Changing how we think is important but there are other things we can do to take back some control. The first thing is to understand the stress response and how relaxation can reverse, or at least improve it.

The Sympathetic Nervous System (SNS)

  • The sympathetic nervous system is part of the fight or flight response.
  • Adrenalin and cortisol are released.
  • Heart beats faster.
  • Blood pressure goes up.
  • Digestive system slows right down.
  • We experience trembling, sweating or chills.
  • The urge to open our bowels or have a wee (because needing a poo isn’t helpful when we need to run like buggery or punch an mugger in the face, right?)

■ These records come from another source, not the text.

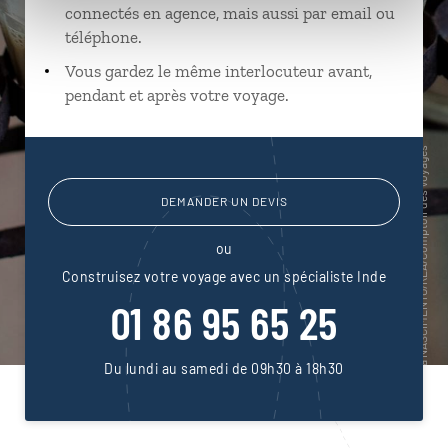
connectés en agence, mais aussi par email ou
téléphone.
Vous gardez le même interlocuteur avant,
pendant et après votre voyage.
DEMANDER UN DEVIS
ou
Construisez votre voyage avec un spécialiste Inde
01 86 95 65 25
Du lundi au samedi de 09h30 à 18h30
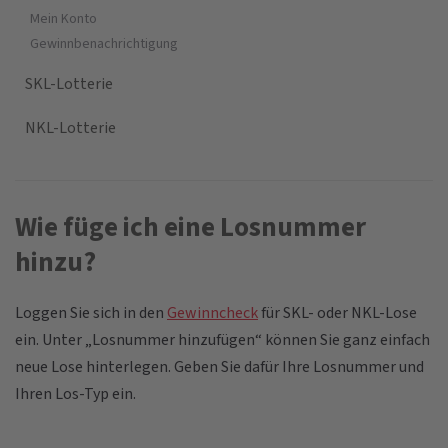
Mein Konto
Gewinnbenachrichtigung
SKL-Lotterie
NKL-Lotterie
Wie füge ich eine Losnummer
hinzu?
Loggen Sie sich in den
Gewinncheck
für SKL- oder NKL-Lose
ein. Unter „Losnummer hinzufügen“ können Sie ganz einfach
neue Lose hinterlegen. Geben Sie dafür Ihre Losnummer und
Ihren Los-Typ ein.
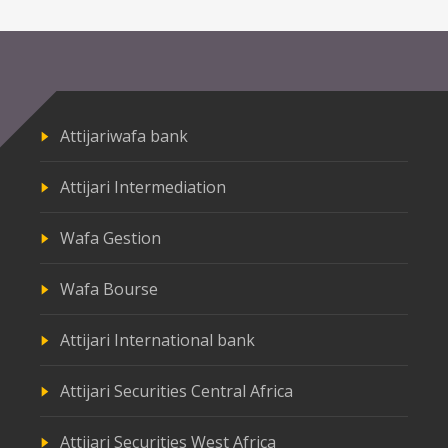
Attijariwafa bank
Attijari Intermediation
Wafa Gestion
Wafa Bourse
Attijari International bank
Attijari Securities Central Africa
Attijari Securities West Africa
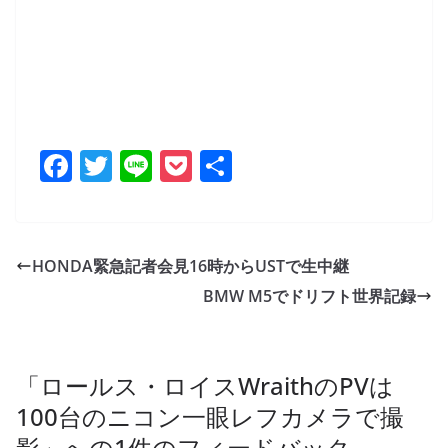
F
T
Li
P
共
a
w
n
o
有
c
itt
e
ck
e
er
et
HONDA緊急記者会見16時からUSTで生中継
b
BMW M5でドリフト世界記録
o
o
k
「
ロールス・ロイスWraithのPVは
100台のニコン一眼レフカメラで撮
影
」への1件のフィードバック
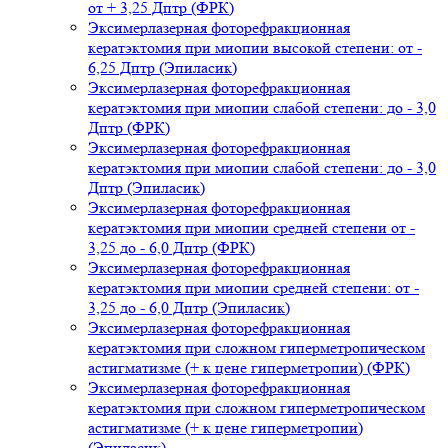
от + 3,25 Дптр (ФРК)
Эксимерлазерная фоторефракционная
кератэктомия при миопии высокой степени: от -
6,25 Дптр (Эпиласик)
Эксимерлазерная фоторефракционная
кератэктомия при миопии слабой степени: до - 3,0
Дптр (ФРК)
Эксимерлазерная фоторефракционная
кератэктомия при миопии слабой степени: до - 3,0
Дптр (Эпиласик)
Эксимерлазерная фоторефракционная
кератэктомия при миопии средней степени от -
3,25 до - 6,0 Дптр (ФРК)
Эксимерлазерная фоторефракционная
кератэктомия при миопии средней степени: от -
3,25 до - 6,0 Дптр (Эпиласик)
Эксимерлазерная фоторефракционная
кератэктомия при сложном гиперметропическом
астигматизме (+ к цене гиперметропии) (ФРК)
Эксимерлазерная фоторефракционная
кератэктомия при сложном гиперметропическом
астигматизме (+ к цене гиперметропии)
(Эпиласик)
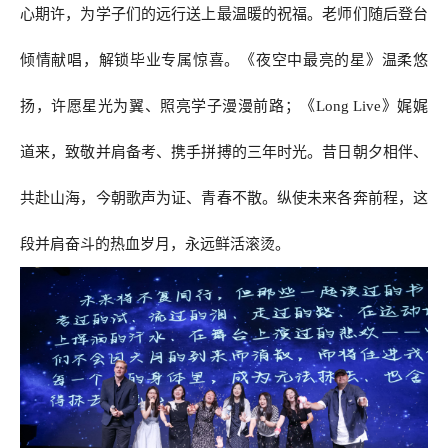
心期许，为学子们的远行送上最温暖的祝福。老师们随后登台
倾情献唱，解锁毕业专属惊喜。《夜空中最亮的星》温柔悠
扬，许愿星光为翼、照亮学子漫漫前路；《Long Live》娓娓
道来，致敬并肩备考、携手拼搏的三年时光。昔日朝夕相伴、
共赴山海，今朝歌声为证、青春不散。纵使未来各奔前程，这
段并肩奋斗的热血岁月，永远鲜活滚烫。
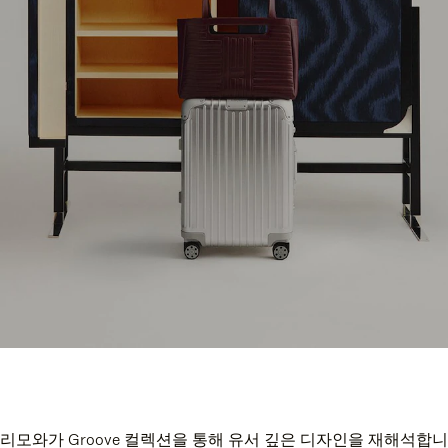
리모와가 Groove 컬렉션을 통해 유서 깊은 디자인을 재해석합니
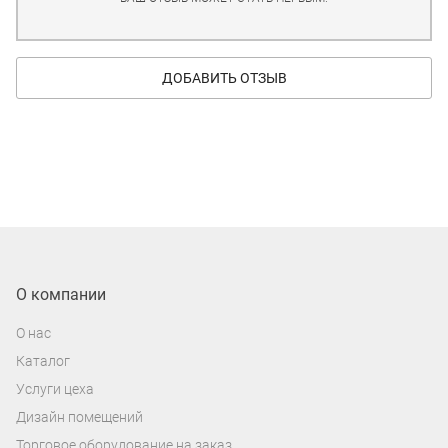
ДОБАВИТЬ ОТЗЫВ
О компании
О нас
Каталог
Услуги цеха
Дизайн помещений
Торговое оборудование на заказ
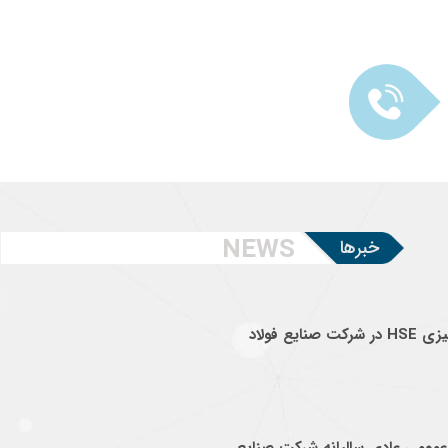
NEWS
خبرها
اجرای طرح ممیزی HSE در شرکت صنایع فولاد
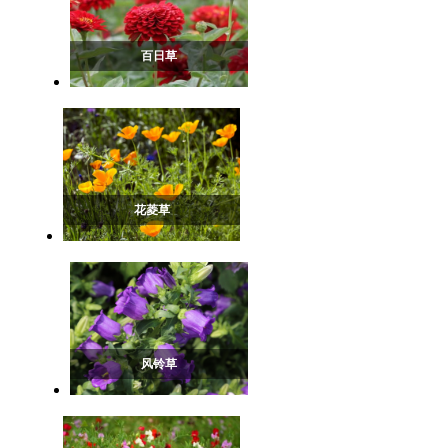
百日草
花菱草
风铃草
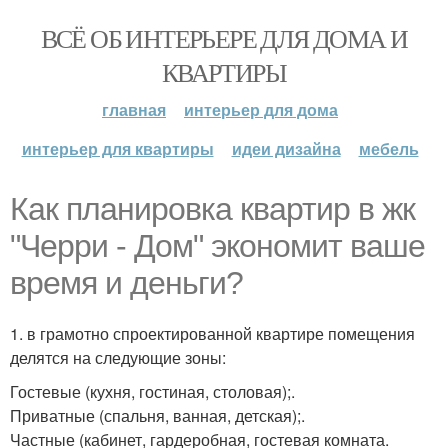
ВСЁ ОБ ИНТЕРЬЕРЕ ДЛЯ ДОМА И
КВАРТИРЫ
главная
интерьер для дома
интерьер для квартиры
идеи дизайна
мебель
Как планировка квартир в жк
"Черри - Дом" экономит ваше
время и деньги?
1. в грамотно спроектированной квартире помещения
делятся на следующие зоны:
Гостевые (кухня, гостиная, столовая);.
Приватные (спальня, ванная, детская);.
Частные (кабинет, гардеробная, гостевая комната.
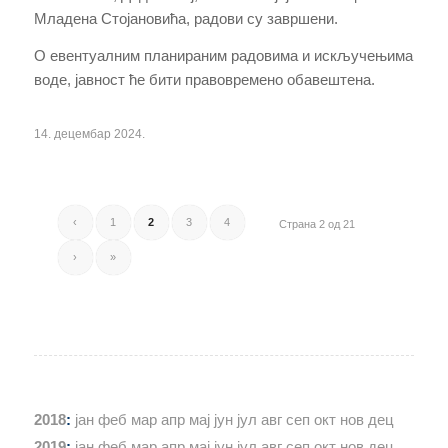
Младена Стојановића, радови су завршени.
О евентуалним планираним радовима и искључењима
воде, јавност ће бити правовремено обавештена.
14. децембар 2024.
‹
1
2
3
4
Страна 2 од 21
›
»
2018
:
јан
феб
мар
апр
мај
јун
јул
авг
сеп
окт
нов
дец
2019
:
јан
феб
мар
апр
мај
јун
јул
авг
сеп
окт
нов
дец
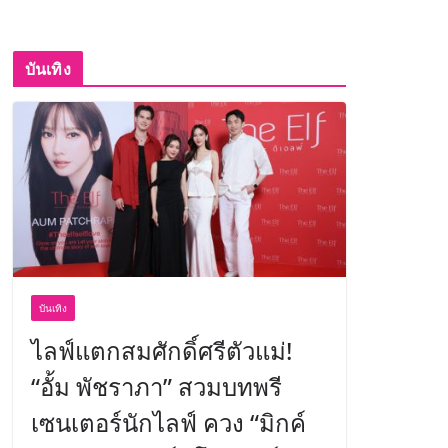
บันเทิง
บันเทิง
ไลฟ์แตกสมศักดิ์ศรีตัวแม่!
“อั้ม พัชราภา” สวมบทพรี
เซนเตอร์นักไลฟ์ ควง “มิกค์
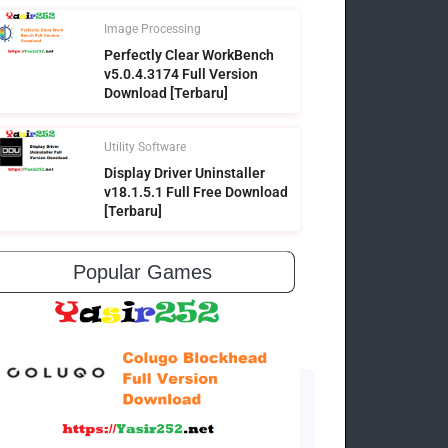
Image Processing
Perfectly Clear WorkBench
v5.0.4.3174 Full Version
Download [Terbaru]
Utility Software
Display Driver Uninstaller
v18.1.5.1 Full Free Download
[Terbaru]
Popular Games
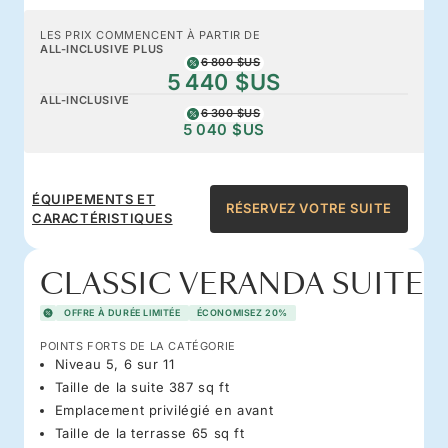
LES PRIX COMMENCENT À PARTIR DE
ALL-INCLUSIVE PLUS
6 800 $US
5 440 $US
ALL-INCLUSIVE
6 300 $US
5 040 $US
ÉQUIPEMENTS ET
RÉSERVEZ VOTRE SUITE
CARACTÉRISTIQUES
CLASSIC VERANDA SUITE
OFFRE À DURÉE LIMITÉE
ÉCONOMISEZ 20%
POINTS FORTS DE LA CATÉGORIE
Niveau 5, 6 sur 11
Taille de la suite 387 sq ft
Emplacement privilégié en avant
Taille de la terrasse 65 sq ft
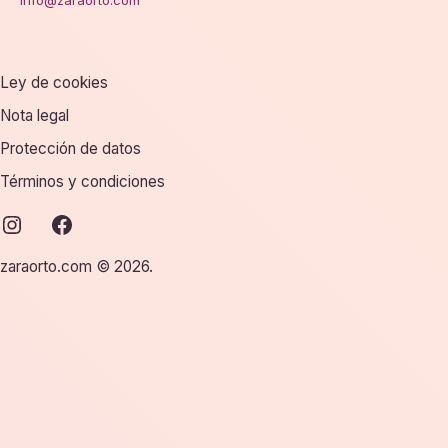
info@zaraorto.com
Ley de cookies
Nota legal
Protección de datos
Términos y condiciones
instagram
facebook
zaraorto.com © 2026.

When SNS kicks in, the amygdala has been activated. Remember, Amy doesn’t know if you are in danger of being run over or if it’s merely your thoughts that are asking her to step up and save your life.

The Parasympathetic Nervous System (PNS)

  • Heart rate slows
  • Blood pressure lowers.
  • Gastric juices increase enabling digestion.
  • Breathing slows down.
  • Body temperature returns to normal.
  • PNS is the body returning to normal.

We need BOTH responses to live. It’s just a question of balance.

Research shows that doing deep breathing exercises, mediation and relaxation exercises helps to activate PNS. If you do relaxation exercises regularly it’s possible to stop your amygdala from responding to your thoughts as if they are a threat on your life.

If your anxiety is cortex based, you need to work on your thoughts.

Things you can do include:

  • Writing your thoughts down.
  • Try and look at your situation in a different way.
  • Do what makes you happy.
  • Avoid people who make you feel like crap.

If your anxiety is amygdala based, relaxation therapies are the way to go.

Relaxation therapies include:

  • Yoga
  • Guided meditation
  • Progressive muscle relaxation
  • Deep breathing exercises
  • Mindfulness

Any of these therapies will help with anxiety but you have to be prepared to put the effort in because it won’t happen by itself. The beauty of breathing exercises is that they can be done anywhere and nobody will know you are doing them except for you. Also, progressive muscle relaxation will teach you exactly where you hold tension in your body. For me, it’s my jaw, shoulders, stomach and, believe it or not, my arse.

Moving on..


We need to breathe or we die. Simple.

Anxious people don’t breathe properly. They breathe so shallowly that they hyperventilate which causes a whole load of unpleasant symptoms.

Learning to breathe properly is probably the most valuable thing we will ever learn.

Try it when you feel stressed.

Take a big breath in.

Feel your diaphragm expanding.

Then let it out s l o w l y.

Do this another three or four times.

If you’ve done it correctly your heart rate will have slowed down a little and you will feel calmer.

If you do nothing else, learn to breathe properly.

When it comes to therapies find what works for you but be consistent.

I find it helpful to acknowledge when my thoughts are turning funky and to do my breathing exercises.

It slows my heart rate down.

It calms me.

It stops Amy from launching into action.

To summarise: Anxiety is truly horrible but once we understand how our thoughts affect us physically – we can work towards a more manageable level of anxiety.